Small MLP maps (x, y, z, view direction) → (color, density); train on many photos of a scene by minimizing reconstruction loss; render any novel viewpoint by integrating color and density along camera rays. Excels at novel view synthesis; slow to query for explicit geometry.

Q. 3D Gaussian Splatting's advantage over NeRF?

Speed. Represents scene as a collection of small 3D Gaussians; renders by efficient rasterization rather than volumetric ray-integration. Much faster at both training and inference with comparable quality. Current state-of-the-art for real-time novel view synthesis.

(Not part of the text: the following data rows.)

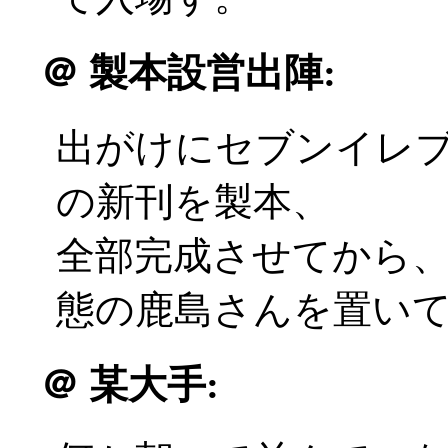
＠
製本設営出陣:
出がけにセブンイレ
の新刊を製本、
全部完成させてから
態の鹿島さんを置いて出発
＠
某大手:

Q. Monocular depth estimation: supervised vs self-supervised?

Supervised: train on pairs of image + ground-truth depth (from RGB-D cameras or LIDAR vehicles). Self-supervised: train on stereo pairs or video by enforcing geometric consistency (no per-pixel depth labels needed). MiDaS is a popular general-purpose monocular depth model.

Q. Why has 3D vision proliferated from labs to phones in the last decade?

Hardware-to-software shift. Dense 3D capture used to require specialized hardware (LIDAR, structured-light scanners). Decades of work on monocular depth, SfM, NeRF, and Gaussian splatting have progressively made 3D capture doable from ordinary cameras, sometimes a single photo or phone-shot video.